Commentary on Recent Oil Price Decline
Prices for crude have collapsed below $70 per barrel in the second half of 2014, the lowest level in over four years, due to a dislocation between supply and demand. The suddenness of oil’s decline surprised most market observers who had predicted that oil would trade around $100 per barrel this year. While there are several factors contributing to the recent price decline, the largest factor is a global glut of oil supply that is not likely to be reduced anytime soon.
Supply and Demand Dynamics
Oil supplies have steadily risen in recent years. Part of the increase in supply is due to technological advancements in hydraulic fracking that have contributed to the shale oil boom in the United States. In fact, U.S. oil production has increased 80% since 2008 to about 9 million barrels of oil per day, thanks mostly to the shale oil boom. Additionally, war-torn nations like Libya and Iraq have seen an increase in oil supplies as production in those countries recovers from years of turmoil.
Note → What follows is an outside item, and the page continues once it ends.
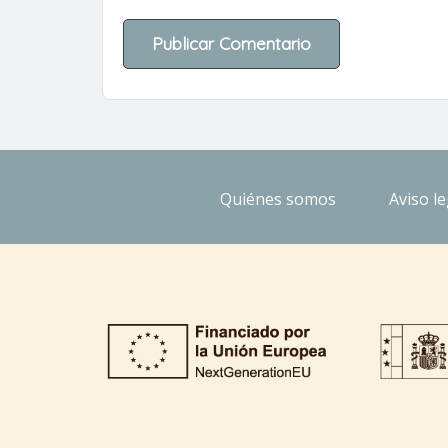
Quiénes somos
Aviso le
Compounding the problem, demand for oil has weakened in recent months due in part to economic stagnation in Europe and slowing growth in China. While the U.S. economy continues to grow at 2 – 4% annually, Europe is barely growing at all and is more likely to see deflation in the near term than an economic rebound. Thus, demand for crude has not kept up with the fast growing supply.
OPEC Fails to Support Markets
In the past, the Organization of Petroleum Exporting Countries (OPEC), led by Saudi Arabia, has acted to stabilize oil prices by manipulating production. When oil prices have dropped significantly in the past, OPEC has cut its production target to support prices, as many OPEC countries rely on high oil prices to support their economies and balance their budgets. However, OPEC oil ministers did not cut production levels at their most recent meeting last week. This is problematic because even if OPEC members more closely abide by their current ceiling target, such restraint will only have the effect of reducing oil supplies by approximately 300,000 barrels a day, which is not significant enough to bolster oil prices.
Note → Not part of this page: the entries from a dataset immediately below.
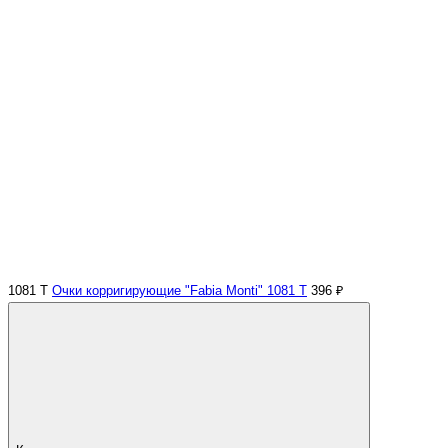
1081 Т
Очки корригирующие "Fabia Monti" 1081 Т
396 ₽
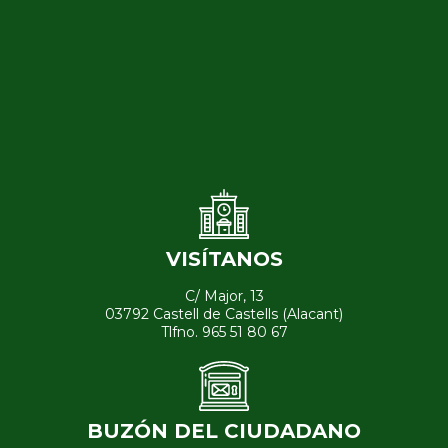
VISÍTANOS
C/ Major, 13
03792 Castell de Castells (Alacant)
Tlfno. 965 51 80 67
BUZÓN DEL CIUDADANO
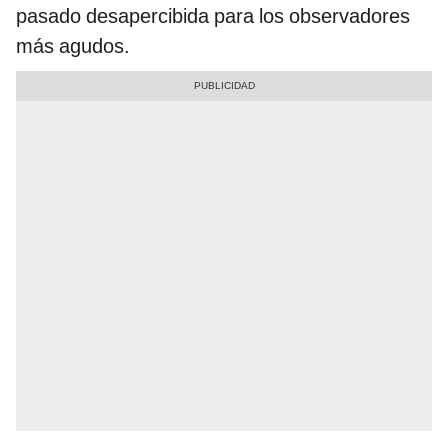
pasado desapercibida para los observadores
más agudos.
OPEC’s decision not to cut production is largely a function of geopolitics. Even though the U.S. does not export unrefined crude oil to the world market due to a ban on exports that was created during the 1970s oil crisis, U.S. shale production is a threat to Middle Eastern oil producers because it satisfies demand for oil by U.S. manufacturers that otherwise would be imported to the U.S. from the Middle East. OPEC is wary of cutting production to raise oil prices for fear that higher prices would incentivize more U.S. oil production, which would lead to lower market share for OPEC producers. By refusing to cut production, OPEC has signaled that U.S. producers will have to bear some responsibility for the glut of oil on the market.
Implications and Outlook
The recent slide in crude oil prices has important implications for the global economy and for equity markets. As oil prices drop, stocks of U.S. oil producers and service companies are hurt, while stocks in transportation companies benefit. The most vulnerable companies to a drop in oil prices are those producers with high debt and/or positions in high cost oil plays in the U.S., such as the Bakken play in North Dakota where the average cost of oil production is between $60 and $70 per barrel. While we typically favor energy companies for investment with low debt and low costs of production, the entire energy sector has declined due to the prolonged weakness of oil prices.
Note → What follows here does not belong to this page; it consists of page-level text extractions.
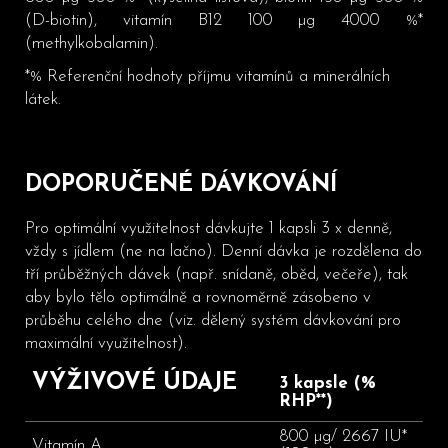
(D-biotin), vitamín B12 100 µg 4000 %*
(methylkobalamin).
*% Referenční hodnoty příjmu vitamínů a minerálních
látek.
DOPORUČENÉ DÁVKOVÁNÍ
Pro optimální využitelnost dávkujte 1 kapsli 3 x denně,
vždy s jídlem (ne na lačno). Denní dávka je rozdělena do
tří průběžných dávek (např. snídaně, oběd, večeře), tak
aby bylo tělo optimálně a rovnoměrně zásobeno v
průběhu celého dne (viz. dělený systém dávkování pro
maximální využitelnost).
VÝŽIVOVÉ ÚDAJE
3 kapsle (%
RHP**)
800 µg/ 2667 IU*
Vitamín A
The energy sector is 9% of the S&P 500 and an integral part of investor stock portfolios in the expansionary phase of an economic cycle. While those portfolios will be hurt in the near term by the collapse of crude, this may also be viewed as an attractive time to begin positions in the energy sector for those portfolios that are under-exposed to the sector. Since the best bargains are often found in the times of greatest pessimism, we will search for stocks in those energy companies that we believe are best equipped to survive the decline in oil prices and will likely recover the most when oil prices stabilize at a higher, more rational price in line with historical trends. For those portfolios with a significant energy exposure, we will also look for stocks of manufacturing and transportation companies that use crude oil as an important input of production and will therefore profit the most from low oil prices.
A silver lining in the oil price collapse is that U.S. consumers will benefit from lower gasoline prices and lower home heating bills during the winter months. This may help retailers during the holiday season as shoppers will have more disposable income. Additionally, the Eurozone is a major oil importer, so the drop in oil prices may provide a much needed boost for the struggling European economy.
Lastly, we do not believe that $65 per barrel oil prices are here to stay for the long term. While Saudi Arabia can withstand low oil prices for an extended period of time, countries like Iran, Russia and Venezuela need significantly higher oil prices over $100 per barrel to balance their budgets. It is likely that these countries will apply pressure to other oil producing nations to raise prices if prices stay low for an extended period of time. Further, we expect U.S. producers to eventually begin reducing production, however it will take time for reduced spending on drilling to impact oil prices.